D states — Indiana, Louisiana, Maine, Minnesota, Mississippi, Montana, New Hampshire, Pennsyl-vania, Rhode Island, Washington, and Wisconsin — have less than fully active programs or are just beginning to establish programs.
And the nine F states — District of Columbia, Idaho, Kansas, North Dakota, Ohio, Oregon, South Dakota, Vermont, and Wyoming — have what TFAH describes as marginal birth defects monitoring registries or no program at all.
The group recommends creation or improvement of state monitoring programs, creating programs where they don’t now exist, and improving methods in existing programs to ensure statewide coverage, cover all birth defects, and report information in a timely fashion.
TFAH also calls for more state and federal funding, saying that the Centers for Disease Control and Prevention in Atlanta should help fund birth defects programs in every state and state legislatures should provide at least 25% of needed funding.
In order for measurable progress to be made, TFAH calls for national minimum standards so that data are comparable across states and possible links between birth defects and environmental exposures can be studied.
In the long term, the group is calling for creation of a nationwide health tracking network, noting that the United States has no network for tracking where and when chronic diseases such as birth defects, cancer, and asthma occur, or for examining potential links to factors in the environment. Such a network is important given that chronic diseases account for 70% of all deaths in this country.
The new nationwide tracking network would build on birth defects registries and other efforts to track chronic and infectious diseases, Mr. Locke says. "The information provided would be a key first step toward prevention," he says. "The public health infrastructure needed for nationwide health tracking would also help strengthen our ability to detect and respond to incidents of biological or chemical terrorism."
He tells SHW that leadership to bring about the changes the group seeks has to come from all three levels of government — federal, state, and local. One problem right now, Mr. Locke says, is the four vacancies in key federal health positions that have gone unfilled throughout the Bush administration. "There’s a tremendous public health leadership gap at the federal level."
States that earned an A ranking have taken some leadership, he says, but the others have not. Local governments may want to be more active, but they rely on resources passed on to them from the state and federal governments. "People at the local level do emergency response, but we haven’t equipped them to do their job."

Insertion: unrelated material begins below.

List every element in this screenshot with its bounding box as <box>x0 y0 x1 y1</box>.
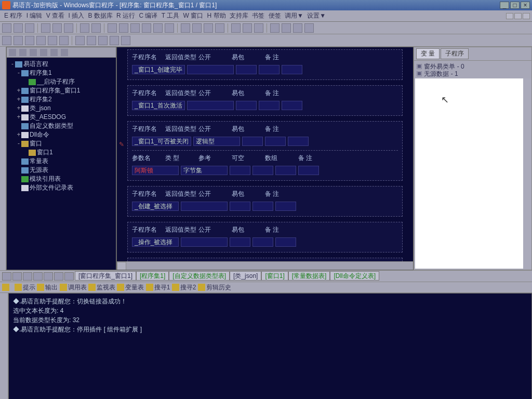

The first step to be taken, he says, is to fill the four vacant federal public health positions with qualified public health practitioners. "What would the country say if the top leadership positions of any other essential service were vacant?"
Mr. Locke sees some good signs for the future because Congress has made it clear that it wants health tracking on a national level. "We need to be sure the program we make is sustainable."